Professional athletes, we are constantly told, are disloyal souls. They're ungrateful. They’re selfish. They don’t care about the team, the fans, or the community. They are only out for themselves. The perpetual prime example of this egomaniacal archetype is the person author Scott Raab called "The Whore of Akron”: basketball player Lebron James. The Ohio-born James left his hometown Cleveland Cavaliers for the Miami Heat and overnight became the Sports World’s number one villain. Well, if Lebron James is the Whore of Akron, what does that make Indianapolis Colts owner Jim Irsay?

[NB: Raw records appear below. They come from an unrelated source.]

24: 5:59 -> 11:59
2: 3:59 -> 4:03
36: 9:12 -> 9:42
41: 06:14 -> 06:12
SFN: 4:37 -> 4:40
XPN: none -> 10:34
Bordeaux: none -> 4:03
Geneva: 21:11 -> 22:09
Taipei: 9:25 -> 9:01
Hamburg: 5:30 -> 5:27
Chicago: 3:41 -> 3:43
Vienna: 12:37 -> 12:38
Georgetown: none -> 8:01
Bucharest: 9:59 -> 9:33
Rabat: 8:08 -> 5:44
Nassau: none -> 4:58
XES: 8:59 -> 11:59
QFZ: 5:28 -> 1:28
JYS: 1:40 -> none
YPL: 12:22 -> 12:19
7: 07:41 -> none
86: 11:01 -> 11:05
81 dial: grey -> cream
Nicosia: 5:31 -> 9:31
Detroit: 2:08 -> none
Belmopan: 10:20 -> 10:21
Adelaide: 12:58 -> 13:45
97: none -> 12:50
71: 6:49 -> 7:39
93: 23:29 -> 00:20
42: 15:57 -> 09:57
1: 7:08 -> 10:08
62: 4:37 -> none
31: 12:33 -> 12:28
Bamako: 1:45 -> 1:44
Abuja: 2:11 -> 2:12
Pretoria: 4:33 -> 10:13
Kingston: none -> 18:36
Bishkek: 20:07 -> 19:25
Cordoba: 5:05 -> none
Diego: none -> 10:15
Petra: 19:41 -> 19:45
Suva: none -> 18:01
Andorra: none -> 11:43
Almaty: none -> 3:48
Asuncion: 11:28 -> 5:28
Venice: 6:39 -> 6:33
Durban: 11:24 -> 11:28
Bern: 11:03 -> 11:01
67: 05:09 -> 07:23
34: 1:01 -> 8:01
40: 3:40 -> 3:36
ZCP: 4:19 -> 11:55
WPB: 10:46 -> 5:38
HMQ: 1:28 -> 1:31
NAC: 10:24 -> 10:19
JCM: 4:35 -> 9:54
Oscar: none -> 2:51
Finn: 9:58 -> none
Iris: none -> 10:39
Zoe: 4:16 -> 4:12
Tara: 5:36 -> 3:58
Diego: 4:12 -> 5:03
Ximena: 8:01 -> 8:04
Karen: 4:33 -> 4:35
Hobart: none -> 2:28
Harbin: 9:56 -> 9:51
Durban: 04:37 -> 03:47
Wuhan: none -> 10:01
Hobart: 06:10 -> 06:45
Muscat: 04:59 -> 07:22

On Wednesday, Irsay released his future Hall of Fame quarterback, 35 year old Peyton Manning. In Manning, we have a player who exemplifies everything we say we want in athletes. He revered the tradition of the franchise. He involved himself in the community. He even built a hospital, for goodness sake. At the press conference announcing his release, he started to cry when talking about how much he'll miss the equipment manager at the team’s practice facility.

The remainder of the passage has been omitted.